▶ **INPUT DATA**:
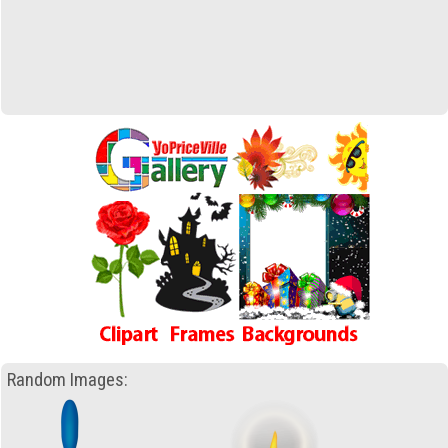
Random Images:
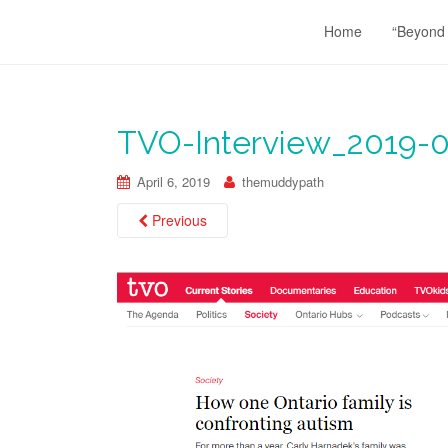
Home
“Beyond
TVO-Interview_2019-0
April 6, 2019
themuddypath
Previous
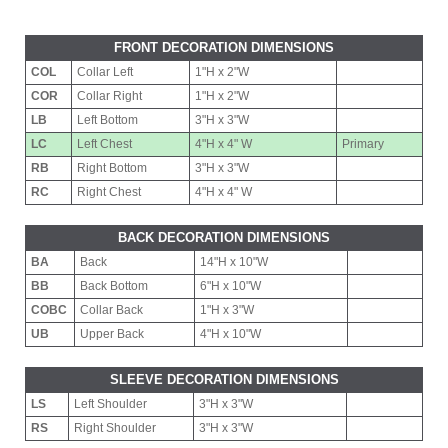
FRONT DECORATION DIMENSIONS
COL
Collar Left
1"H x 2"W
COR
Collar Right
1"H x 2"W
LB
Left Bottom
3"H x 3"W
LC
Left Chest
4"H x 4" W
Primary
RB
Right Bottom
3"H x 3"W
RC
Right Chest
4"H x 4" W
BACK DECORATION DIMENSIONS
BA
Back
14"H x 10"W
BB
Back Bottom
6"H x 10"W
COBC
Collar Back
1"H x 3"W
UB
Upper Back
4"H x 10"W
SLEEVE DECORATION DIMENSIONS
LS
Left Shoulder
3"H x 3"W
RS
Right Shoulder
3"H x 3"W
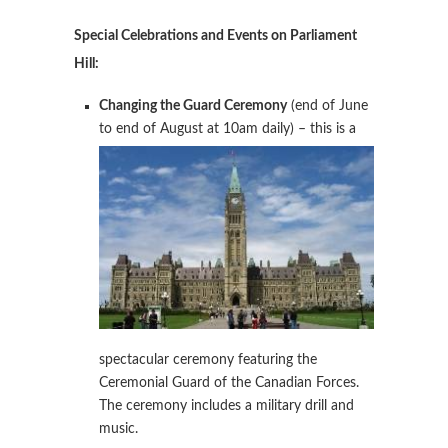
Special Celebrations and Events on Parliament
Hill:
Changing the Guard Ceremony
(end of June
to end of August at
10am daily) – this is a
spectacular ceremony featuring the
Ceremonial Guard of the Canadian Forces.
The ceremony includes a military drill and
music.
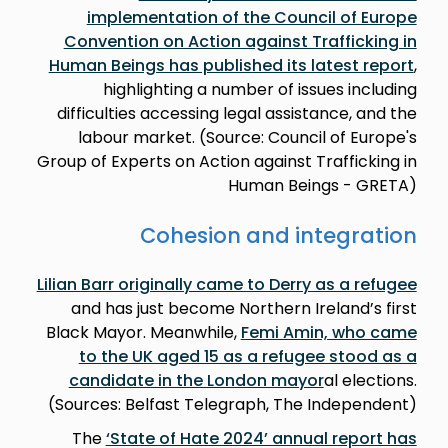
implementation of the Council of Europe
Convention on Action against Trafficking in
Human Beings has published its latest report
,
highlighting a number of issues including
difficulties accessing legal assistance, and the
labour market. (Source: Council of Europe's
Group of Experts on Action against Trafficking in
Human Beings - GRETA)
Cohesion and integration
Lilian Barr originally came to Derry as a refugee
and has just become Northern Ireland’s first
Black Mayor. Meanwhile,
Femi Amin, who came
to the UK aged 15 as a refugee stood as a
candidate in the London mayor
al elections.
(Sources: Belfast Telegraph, The Independent)
The
‘State of Hate 2024’ annual report has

▶ **EXERCISE PROMPT**: Write down exactly the line that contains "Human Beings has published its latest report" along with all later lines of the material, ending at its final line.

▶ **ANSWER FOR THIS EXERCISE**:
Human Beings has published its latest report
,
highlighting a number of issues including
difficulties accessing legal assistance, and the
labour market. (Source: Council of Europe's
Group of Experts on Action against Trafficking in
Human Beings - GRETA)
Cohesion and integration
Lilian Barr originally came to Derry as a refugee
and has just become Northern Ireland’s first
Black Mayor. Meanwhile,
Femi Amin, who came
to the UK aged 15 as a refugee stood as a
candidate in the London mayor
al elections.
(Sources: Belfast Telegraph, The Independent)
The
‘State of Hate 2024’ annual report has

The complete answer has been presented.